NVIDIA / gpu-operator

NVIDIA GPU Operator creates, configures, and manages GPUs in Kubernetes
https://docs.nvidia.com/datacenter/cloud-native/gpu-operator/latest/index.html
Apache License 2.0
1.79k stars 286 forks source link

gpu driver is in init state after rebooting the gpu node #566

Open alloydm opened 1 year ago

alloydm commented 1 year ago

1. Quick Debug Information

2. Issue or feature description

I have a kubernetes cluster with gpu operator installer (23.3.2) on Tesla p4 gpu node, I am running kubeflow based jupyter notebook which consumes gpu node. This kubeflow based jupyter notebook pod(statefulset as replication controller) also has Persistent volume claims attached to it. Whenever the gpu node is rebooted, the driver-daemonset pod stucks in init stage, that is the k8s-driver-manager (container) will be stuck in evicting the kubeflow jupyter notebook pod, only when we forecfully delete the notebook pod, the driver daeomonset goes ahead with execution kubectl delete pod juypter-nb --force --grace-period=0

Screenshot 2023-08-09 at 11 52 18 AM Screenshot 2023-08-09 at 11 54 35 AM

I have attached the k8s-driver-manager container's environmental variables that I have set

Screenshot 2023-08-09 at 12 39 07 PM

3. Steps to reproduce the issue

  1. Create a kubernetes cluster with Rhel 8.8 OS and deploy gpu operator(23.3.2) using helm
  2. Create a kubeflow based jupyter notebook statefulset(on gpu node) consuming Persistent volume claim, which will utilise gpu
  3. once the notebook pod is up and running on the gpu node, we have to reboot that gpu node.

4. Information to attach (optional if deemed irrelevant)

shivamerla commented 1 year ago

@alloydm thanks for reporting this. When nvidia driver modules are not loaded (during reboot scenario), we can avoid evicting user GPU pods. Will address this in next patch release.

shivamerla commented 1 year ago

@alloydm there are couple of ways this can be mitigated.

  1. Enable driver upgrade controller with driver.upgradePolicy.autoUpgrade=true, in that case the initContainer will not handle GPU pod eviction, but the upgrade controller within the operator. This is triggered only during driver daemonset spec updates and not host reboot.
  2. Disable "ENABLE_GPU_POD_EVICTION" with the driver manager. With this disabled, on node reboot, since no driver is loaded, we do not attempt GPU pod eviction or node drain. But in cases when the driver container restarts abruptively, it will not evict GPU pods and will be stuck in crashloop.

We will add a fix to avoid nvdrain during node reboot case.

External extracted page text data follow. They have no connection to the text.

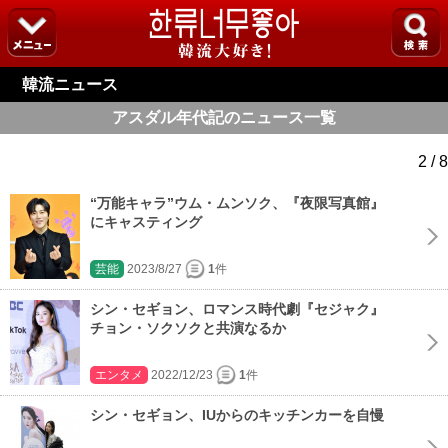
韓流ニュース
アスダル年代記のニュース一覧
2 / 8
“万能キャラ”ウム・ムンソク、『夜限写真館』
にキャスティング
芸能
2023/8/27
1
件
シン・セギョン、ロマンス時代劇『セジャク』
チョン・ソクソクと共演なるか
エンタメ
2022/12/23
1
件
シン・セギョン、IUからのキッチンカーを自慢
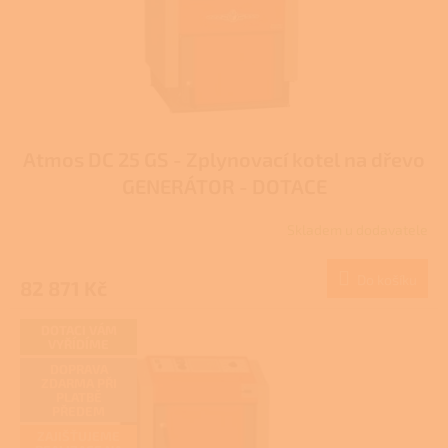
d
u
k
t
ů
Atmos DC 25 GS - Zplynovací kotel na dřevo
GENERÁTOR - DOTACE
Skladem u dodavatele
Do košíku
82 871 Kč
DOTACI VÁM
VYŘÍDÍME
DOPRAVA
ZDARMA PŘI
PLATBĚ
PŘEDEM
ZAJIŠŤUJEME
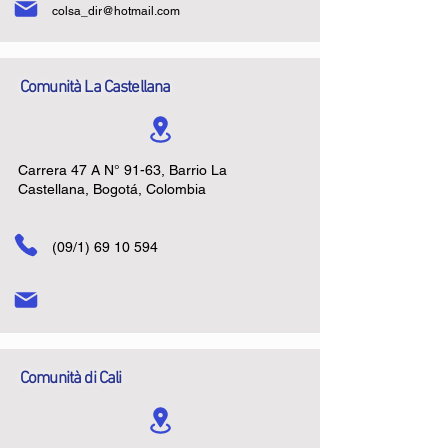
colsa_dir@hotmail.com
Comunità La Castellana
Carrera 47 A N° 91-63, Barrio La
Castellana, Bogotá, Colombia
(09/1)
69 10 594
Comunità di Cali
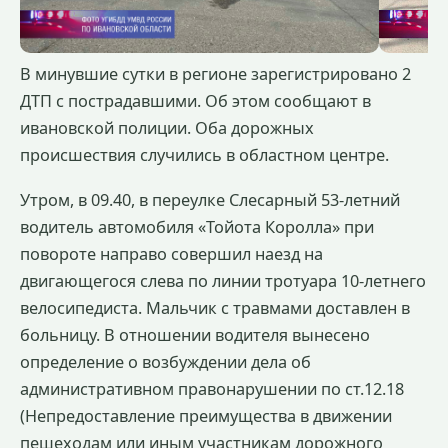
В минувшие сутки в регионе зарегистрировано 2
ДТП с пострадавшими. Об этом сообщают в
ивановской полиции. Оба дорожных
происшествия случились в областном центре.
Утром, в 09.40, в переулке Слесарный 53-летний
водитель автомобиля «Тойота Королла» при
повороте направо совершил наезд на
двигающегося слева по линии тротуара 10-летнего
велосипедиста. Мальчик с травмами доставлен в
больницу. В отношении водителя вынесено
определение о возбуждении дела об
административном правонарушении по ст.12.18
(Непредоставление преимущества в движении
пешеходам или иным участникам дорожного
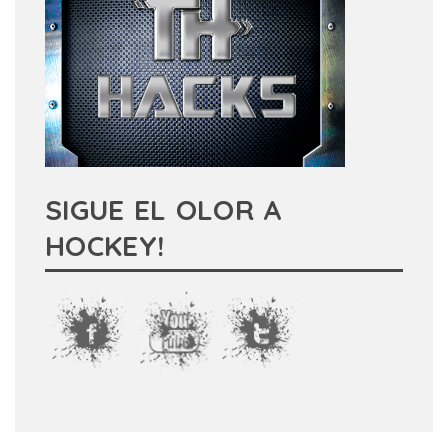
SIGUE EL OLOR A
HOCKEY!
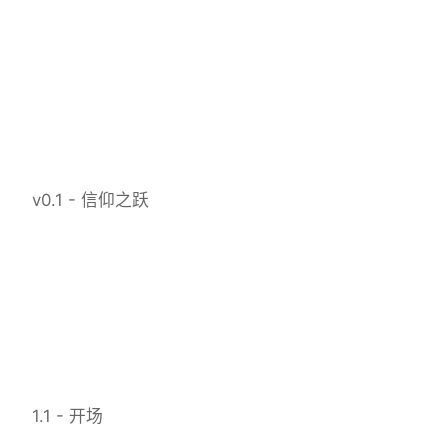
v0.1 - 信仰之跃
1.1 - 开场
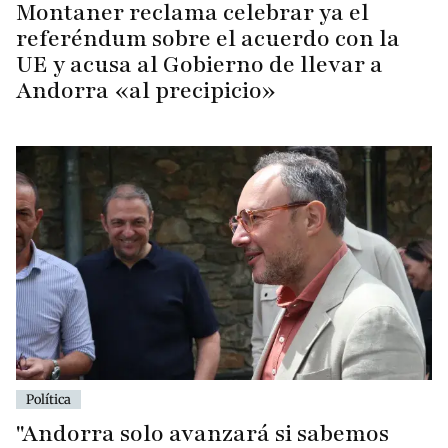
Montaner reclama celebrar ya el
referéndum sobre el acuerdo con la
UE y acusa al Gobierno de llevar a
Andorra «al precipicio»
Política
"Andorra solo avanzará si sabemos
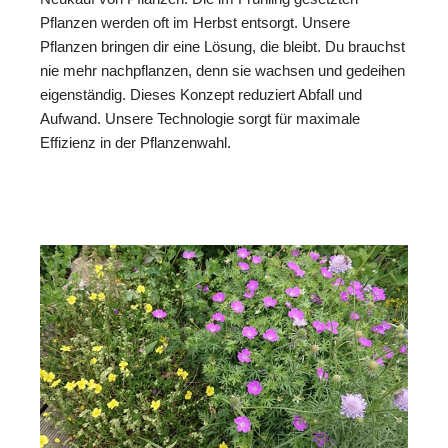
Pflanzen werden oft im Herbst entsorgt. Unsere
Pflanzen bringen dir eine Lösung, die bleibt. Du brauchst
nie mehr nachpflanzen, denn sie wachsen und gedeihen
eigenständig. Dieses Konzept reduziert Abfall und
Aufwand. Unsere Technologie sorgt für maximale
Effizienz in der Pflanzenwahl.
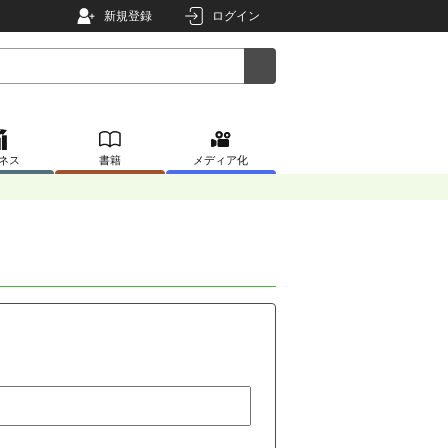
新規登録
ログイン
ネス
書籍
メディア化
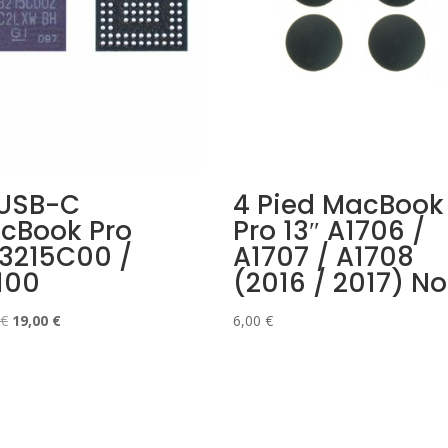
 USB-C
4 Pied MacBook
cBook Pro
Pro 13″ A1706 /
3215C00 /
A1707 / A1708
100
(2016 / 2017) No
Le
Le
€
19,00
€
6,00
€
prix
prix
initial
actuel
était :
est :
21,00 €.
19,00 €.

alloydm commented 12 months ago

@shivamerla we dont want to enable autoUpgrade to true Disable "ENABLE_GPU_POD_EVICTION" with the driver manager - tried this, but since this is a statefulset controlled pod, this pod goes to terminating stage when node goes down, and then stays in terminating state forever

I am attaching kubernetes doc information on why this is happening https://kubernetes.io/docs/tasks/run-application/force-delete-stateful-set-pod/

We are not hitting this issue with upgrade as there is option in driver env to forcefully deleting user gpu pod. can we have that forcefully deleting user gpu pod env here too?